15.00 - External Security Clause - Teradata Database

Teradata Database SQL Data Definition Language Detailed Topics

prodname
Teradata Database
vrm_release
15.00
category
Programming Reference
featnum
B035-1184-015K

External Security Clause

This clause is mandatory for all functions that perform operating system I/O. Failing to specify this clause for a function that performs I/O can produce unpredictable results and even cause the database, if not the entire system, to reset.

Note that authorization_name is an optional Teradata extension to the ANSI SQL:2011 standard.

  • The external security authorization associated with the function must be contained within the same database as the function (see “CREATE AUTHORIZATION/ REPLACE AUTHORIZATION” on page 206).
  • When a function definition specifies EXTERNAL SECURITY DEFINER, then that function executes under the OS user associated with the specified external authorization using the context of that user.
  •  

    IF the UDF runs in this mode …

    THEN the OS user must be …

    protected

    tdatuser, which must be a member of the tdatudf OS group.

    secure

    an OS user assigned to an authorization name using the CREATE AUTHORIZATION statement (see “CREATE AUTHORIZATION/ REPLACE AUTHORIZATION” on page 206).

    The specified OS user must belong to the tdatudf OS group.

    Contact your Teradata technical support representative if you need to change this for any reason.

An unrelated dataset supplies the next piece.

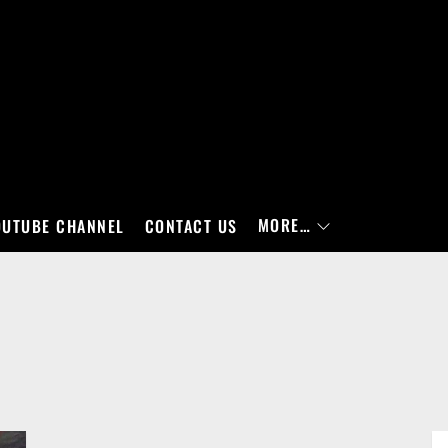
MORE…
OUTUBE CHANNEL
CONTACT US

    The following rules apply:

  • If you do not specify an authorization name, then you must create a default DEFINER authorization name before a user attempts to execute the function (see “CREATE AUTHORIZATION/ REPLACE AUTHORIZATION” on page 206).
  • If you have specified an authorization name, then an authorization object with that name must be created before you can execute the function (see “CREATE AUTHORIZATION/ REPLACE AUTHORIZATION” on page 206).
  • The system returns a warning message to the requestor when no authorization name exists at the time the UDF is being created.

    Related Topics

    See the following books for more information about coding and using external functions.

  • SQL Data Definition Language Syntax and Examples
  • SQL Functions, Operators, Expressions, and Predicates
  • SQL External Routine Programming
  • SQL Data Types and Literals
  • SQL Data Manipulation Language
  • See Security Administration for detailed information about row‑level security and how it is enforced using scalar UDFs.